Monday, July 06, 2009

Sparks and Carnivals

Amongst my greatest personal failings, ill-discipline takes the dominant place.

So does bad writing. Let me try that again.

I have to admit: I'm not lazy, I'm not weak on ability, I don't hate my job. I just ain't got no discipline. And rather than force myself into some role, maybe it's better I try to live within my nature.

In other words, I'll work better today if I do something creative first. Even a dumb little blog post sharing pictures. Three's a magic number, will go with that.

And guess what? As usual I'll write too much. Less is only more if you're disciplined.

Sat. night we went down to the shopping mall for the fireworks show. The mall was built in 1970, back when Aerojet and Mather AFB drove construction of new suburbs out into the farm country. Now the farms are completely forgotten and the AFB is closed and Aerojet a shadow of its former self, and the suburbs run down and oil-stained, full of people by no means envisioned by the original developers: Gangs, immigrants, the working poor. And me.
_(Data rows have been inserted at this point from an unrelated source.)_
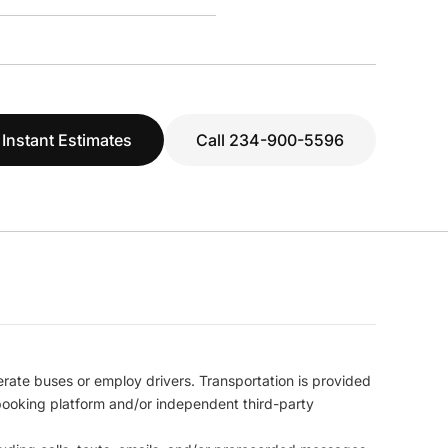
 Instant Estimates
Call 234-900-5596
erate buses or employ drivers. Transportation is provided
l booking platform and/or independent third-party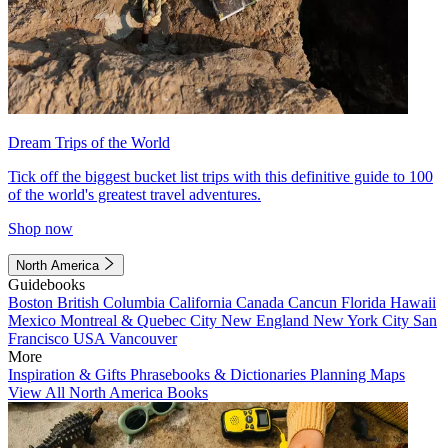
Dream Trips of the World
Tick off the biggest bucket list trips with this definitive guide to 100
of the world's greatest travel adventures.
Shop now
North America
Guidebooks
Boston
British Columbia
California
Canada
Cancun
Florida
Hawaii
Mexico
Montreal & Quebec City
New England
New York City
San
Francisco
USA
Vancouver
More
Inspiration & Gifts
Phrasebooks & Dictionaries
Planning Maps
View All North America Books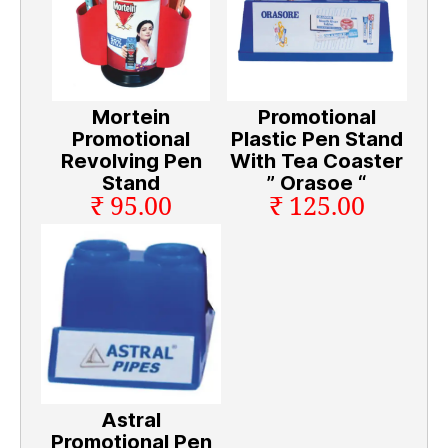
Mortein
Promotional
Promotional
Plastic Pen Stand
Revolving Pen
With Tea Coaster
Stand
” Orasoe “
₹ 95.00
₹ 125.00
Astral
Promotional Pen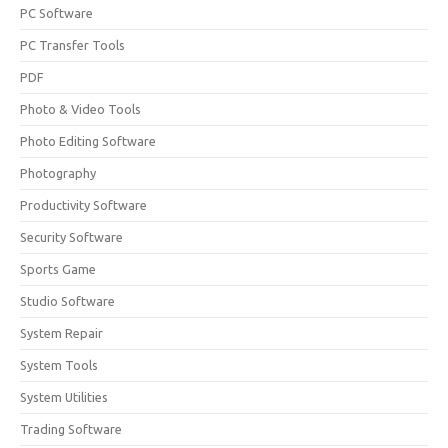
PC Software
PC Transfer Tools
PDF
Photo & Video Tools
Photo Editing Software
Photography
Productivity Software
Security Software
Sports Game
Studio Software
System Repair
System Tools
System Utilities
Trading Software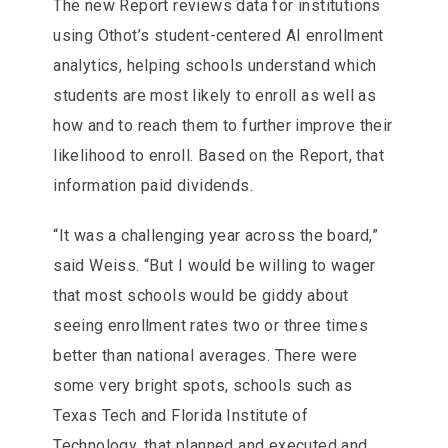
The new Report reviews data for institutions
using Othot’s student-centered AI enrollment
analytics, helping schools understand which
students are most likely to enroll as well as
how and to reach them to further improve their
likelihood to enroll. Based on the Report, that
information paid dividends.
“It was a challenging year across the board,”
said Weiss. “But I would be willing to wager
that most schools would be giddy about
seeing enrollment rates two or three times
better than national averages. There were
some very bright spots, schools such as
Texas Tech and Florida Institute of
Technology, that planned and executed and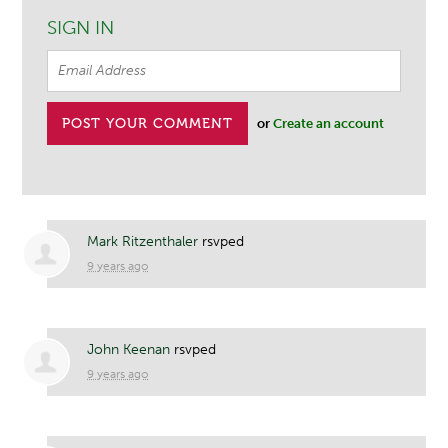
SIGN IN
or
Create an account
Mark Ritzenthaler
rsvped
9 years ago
John Keenan
rsvped
9 years ago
Thus the crowd had a peculiar misshapen look to it. Actually, that's just a matter of style. Anyone in an over-long t-shirt and shorts down to their ankles and a haircut inspired by watching gangland documentaries looks misshapen to me, and that about covers everyone under thirty-five these days. So, I dunno, the crew-cut little kids being pushed around in strollers by slouching couples buried in tatts and bad hair will probably grow up to be very prim and focused. Fascists, most likely.

There was a carnival filled with about thirty thousand brats whose parents bred too young. We walked through the press, enjoying the sights, sounds, smells. Rickety vomit-rides hauled off truck trailers, "games" where gravel-voiced barkers exhort passersby to win faded plush toys of last year's fad animal-character, a single "food" concession beset with hundreds of people yearning for that elusive perfect corn-dog. Warmth recycled from the July sun rose into the night air from the asphalt.


Further out in the parking lot was the rock station tent, handing out bumper stickers, and around a corner there was a concert going on. Local blues-harp phenomenon Kyle Rowland was down with a solid band. We saw him at the Jubilee -- just fifteen, and an amazing musician. Really enjoys himself too. If he keeps that happy spirit and avoids the pitfalls of most young talent, he will have a great life.


The fireworks were cool, always are. Out in the back parking lot, music provided by numerous random car radios all tuned in to the same station, people out in their lawn chairs basically tail-gating. It was fun, a happy crowd, a family crowd. Afterwards we predicted the traffic would be ridiculous and went to a bar to wait it out, enjoyed watching the stop-and-stop traffic for a full hour as people tried to thread their way out of the mall and through the intersection.

3 comments:

SereneBabe said...

it all depends on how you define "disciplined"

Anne said...

I laugh to myself about how the hoards will like their many tats 20 or 30 years from now. We never think we will change. But oh, we do.

Jodie Kash said...

Seems like a lovely time.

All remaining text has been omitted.